Entre medias, entre un papel y otro, Jessica viajaba por el mundo con su cámara de fotos a cuestas. Descubrió, en esos viajes o en los descansos de los rodajes, que colocarse al otro lado de la cámara también tenía para ella su punto de interés. Allí, situada detrás del objetivo, buscando la luz, otro tipo de luz, pasaba desapercibida y no se sentía observada. Y aquello le gustó. Captó imágenes de personas solitarias, de miradas tristes, de seres que deambulaban por una cuerda que terminaría aflojándose, el vacío de los paisajes nevados del norte, de los parajes machacados por el sol. Siempre en blanco y negro, buscando, de día o de noche, la parte emocional del ser humano, de las pequeñas cosas. Ahí reside siempre la base que conforma el arte más creíble.
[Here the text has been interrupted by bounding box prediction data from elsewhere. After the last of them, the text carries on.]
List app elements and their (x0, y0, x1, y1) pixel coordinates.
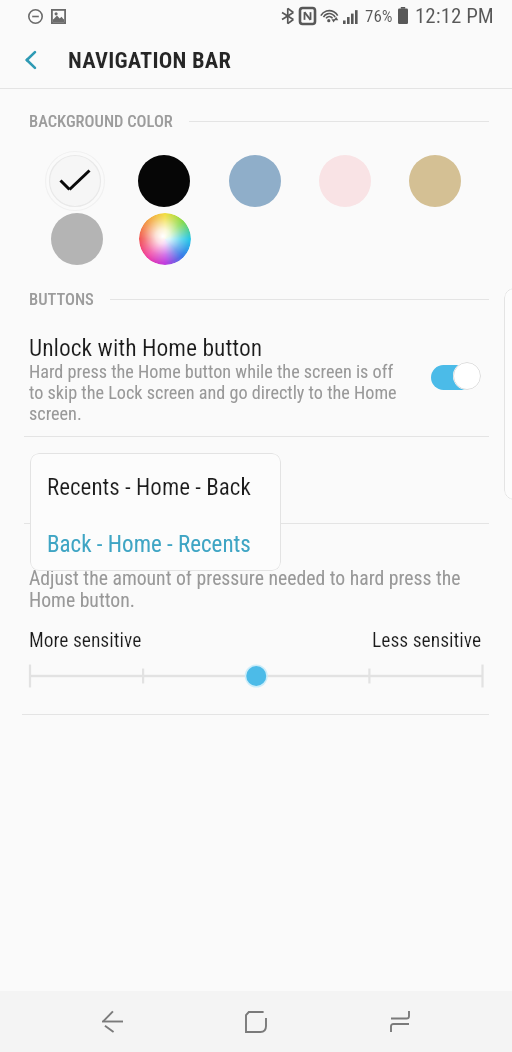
staticText: BUTTONS (29, 290, 94, 309)
button[interactable]: Home (216, 991, 296, 1052)
button[interactable]: Colour option (319, 155, 371, 207)
staticText: Hard press the Home button while the scr… (29, 361, 401, 424)
button[interactable]: Custom colour (139, 213, 191, 265)
button[interactable]: Back (72, 991, 152, 1052)
staticText: Recents - Home - Back (47, 474, 251, 501)
staticText: Adjust the amount of pressure needed to … (29, 567, 479, 612)
staticText: More sensitive (29, 629, 142, 652)
staticText: BACKGROUND COLOR (29, 112, 173, 131)
button[interactable]: Back (0, 32, 62, 88)
staticText: Back - Home - Recents (47, 531, 251, 558)
button[interactable]: Colour option (409, 155, 461, 207)
button[interactable]: Colour option (138, 155, 190, 207)
button[interactable]: Default colour, selected (45, 151, 105, 211)
staticText: 12:12 PM (415, 4, 494, 29)
button[interactable]: Colour option (51, 213, 103, 265)
staticText: Less sensitive (372, 629, 482, 652)
button[interactable]: Recent apps (360, 991, 440, 1052)
button[interactable]: Recents - Home - Back (30, 462, 281, 512)
staticText: Unlock with Home button (29, 334, 263, 362)
button[interactable]: Unlock with Home button, on (431, 362, 481, 390)
staticText: 76% (365, 6, 393, 26)
button[interactable]: Pressure sensitivity slider (20, 660, 492, 692)
button[interactable]: Back - Home - Recents (30, 519, 281, 569)
staticText: NAVIGATION BAR (68, 47, 232, 73)
button[interactable]: Colour option (229, 155, 281, 207)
Ella, Jessica, lo sabe bien. Más deudora de Cartier-Bresson que de Diane Arbus, según respondió la otra mañana a la pregunta que le formulé, aunque a veces veamos en sus imágenes rastros de la soledad, la desgarradora tristeza, el patetismo y la crueldad -algo más edulcorados, eso sí- que habita en los trabajos de aquella genial fotógrafa neoyorquina. Trozos del mundo que ella ha visto son los que conforman ahora esta espléndida exposición que puede verse en el Centro Niemeyer de Avilés. Y también están las fotografías que realizó en sus viajes a Méjico, uno de los lugares que más la obsesionan. Su exceso, su peligrosidad, su misterio y esa luz que une el final del día con la noche, quedan perfectamente reflejados en esta parte de la exposición. Ahora, le queda acercarse de nuevo por allí para retratar la celebración del día de los difuntos. Todo un acontecimiento. Otra luz, seguramente. La misma obsesión por su búsqueda.